With clinical suspicion of Graves’ disease, 99m-pertechnetate thyroid scintigraphy (TS) was performed as per the standard protocol. TS showed diffuse thyromegaly with physiological perfusion and trapping function. Total technetium uptake was 1.5% with thyroid: parotid ratio of 2.0. In view of the low uptake, she was given option of total thyroidectomy (TT). The patient refused TT fearing voice change and opted for higher dose radioiodine ablation (RAI). Hence, after counseling, the patient was planned for 30 mCi RAI for reducing the size of the gland and control of hyperthyroid status.
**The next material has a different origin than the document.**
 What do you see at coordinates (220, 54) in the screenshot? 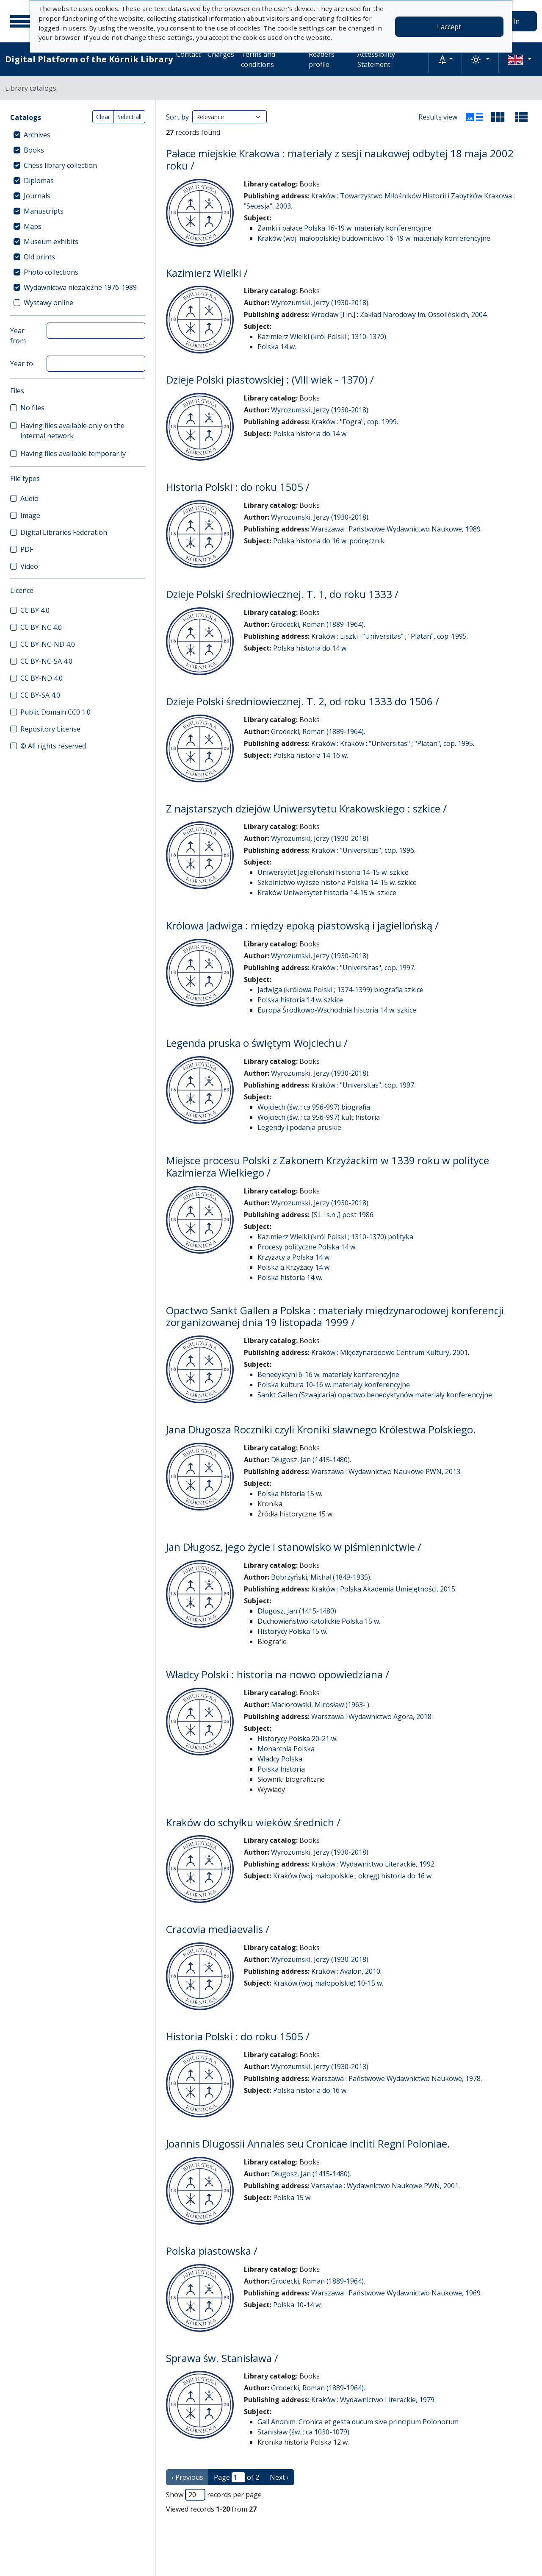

Before RAI, to rule out retrosternal extension and tracheal compression, a noncontrast CT of the neck and upper thorax was performed. CT showed thyromegaly with fatty infiltration into the thyroid stroma (fatty attenuation of – 60 HU) admixed with higher attenuation thyroid stroma. Based on the clinical, biochemical, and CT findings, a diagnosis of TL was made. The patient was explained about the diagnosis and was counseled again for surgery. She underwent TT at a different hospital, and histopathological examination showed fatty infiltration into the thyroid stroma. No evidence of malignancy was noted in the specimen. The patient is on telephonic follow-up without any adverse events.

Discussion

Focal microscopic deposits of fat are rarely seen in normal thyroid. TL is characterized by diffuse infiltration of thyroid gland by mature adipocytes without any evidence of encapsulation. Thyrolipoma, the most common fat-containing lesion in the thyroid, is a well-circumscribed and encapsulated nodule composed of thyroid follicles admixed with mature adipose tissue.[1]
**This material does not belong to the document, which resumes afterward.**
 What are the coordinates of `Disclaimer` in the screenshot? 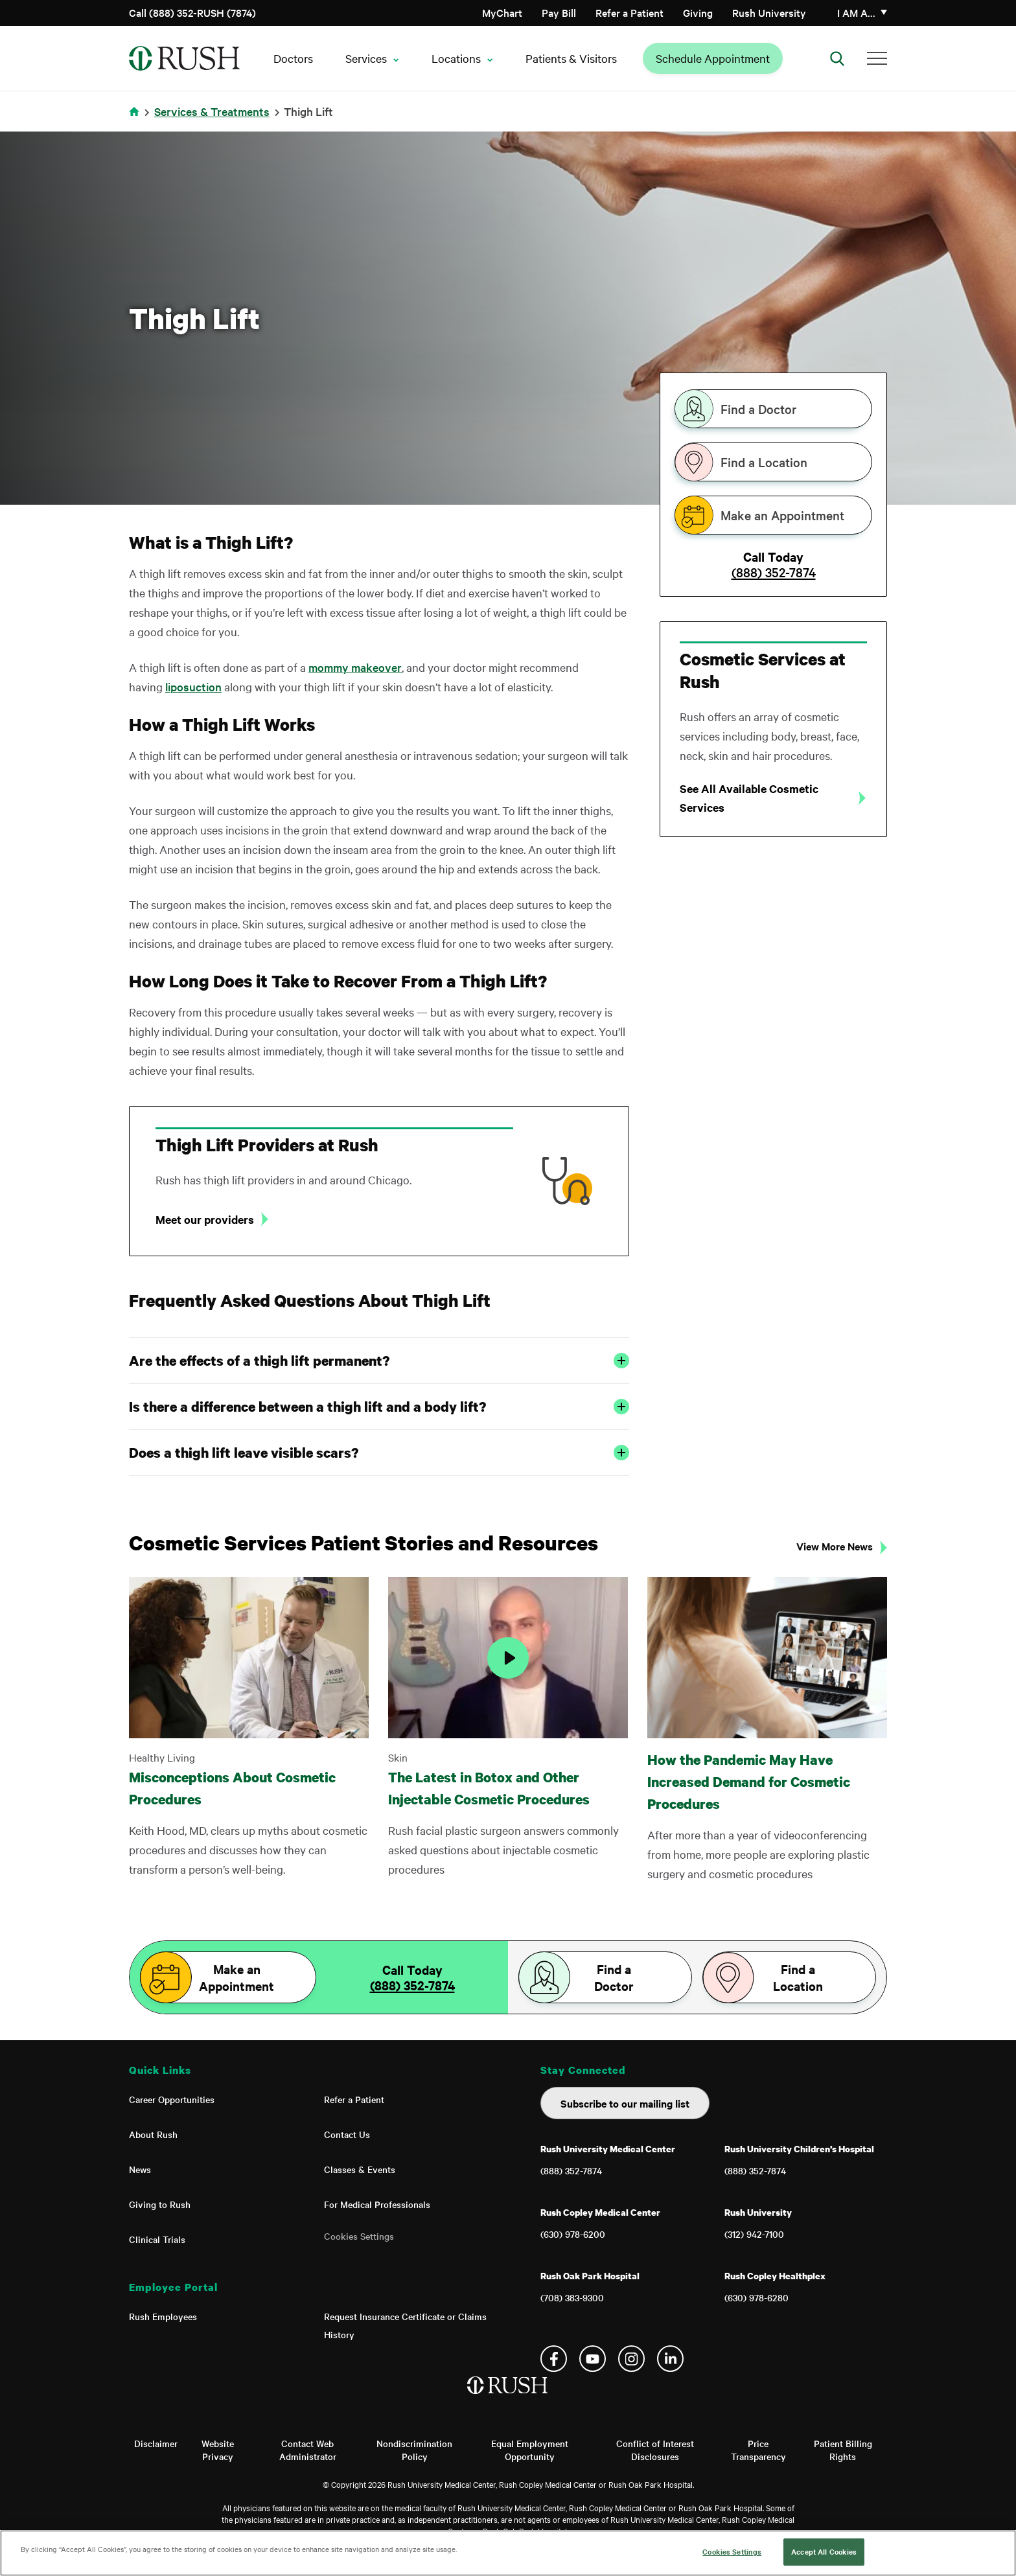 It's located at (156, 2443).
TL is usual in the middle-aged persons without sex predilection. Less than 40 published accounts on TL are available in scientific literature. Thyroid scintigraphic findings in TL are not well described. One of the studies[2] reported finding a cold area in one of the lobes with diffuse and physiological trapping function in rest of the thyroid tissue. To the best of our knowledge, this is the first study to present the thyroid scintigraphic findings in TL with hyperthyroidism.
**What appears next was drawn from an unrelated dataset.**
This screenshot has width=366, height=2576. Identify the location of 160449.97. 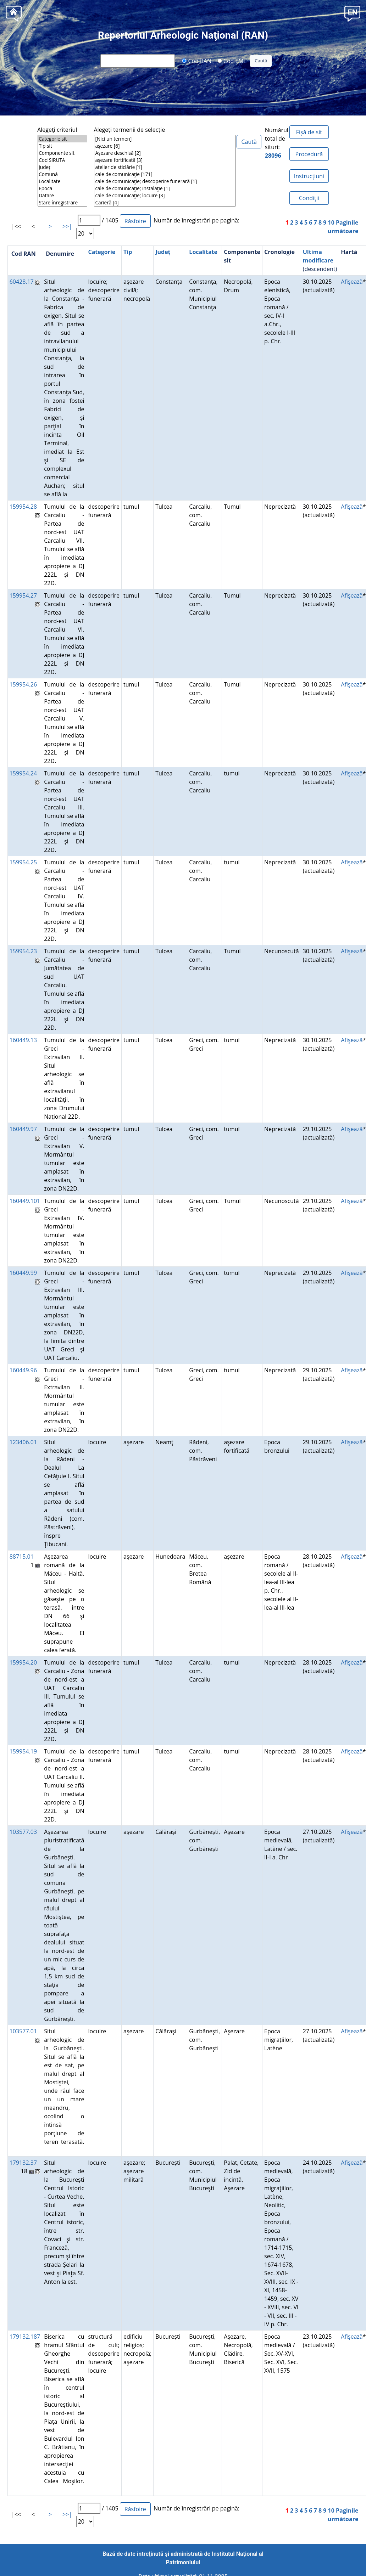 (23, 1129).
There are no definite set criteria to make a diagnosis of TL by FNAC. CT scan, magnetic resonance imaging, and ultrasonography are effective in the preoperative diagnosis.[3] In suspected cases, due to the softness of the gland, both FNAC and CT can confirm the diagnosis preoperatively. Unenhanced CT shows a mass with distinct margins and predominantly fat attenuation in the thyroid gland. There is enlargement of the thyroid gland with fatty attenuation in the areas of lipomatous infiltration admixed with areas of increased attenuation comprising thyroid parenchyma.

Pathogenesis of TL, though obscure, may be due to metaplasia of the stromal fibroblasts to adipose tissue in response to tissue hypoxia or to senile involution. It is also postulated that, before the development of thyroid capsule during embryogenesis, there is simultaneous inclusion of fat with striated muscle in the thyroid gland. Some authors even consider it a true neoplasm.

The natural history of the lesion is unknown and so its association with tumorous and nontumorous lesions. TL has been reported to be associated with thyroid hyperfunction[45] and papillary thyroid carcinoma.[6] Liposarcoma of the thyroid gland is uncommon with rapid progression.[7]

Surgery is a definitive treatment for these patients. The role of RAI in treating hyperthyroidism in these patients is not known and needs further evaluation.

Declaration of patient consent

The authors certify that they have obtained all appropriate patient consent forms. In the form the patient(s) has/have given his/her/their consent for his/her/their images and other clinical information to be reported in the journal. The patients understand that their names and initials will not be published and due efforts will be made to conceal their identity, but anonymity cannot be guaranteed.

Financial support and sponsorship

Nil.

Conflicts of interest

There are no conflicts of interest.

Acknowledgment

We would like to thank Dr. A. Bharani for her help in manuscript preparation.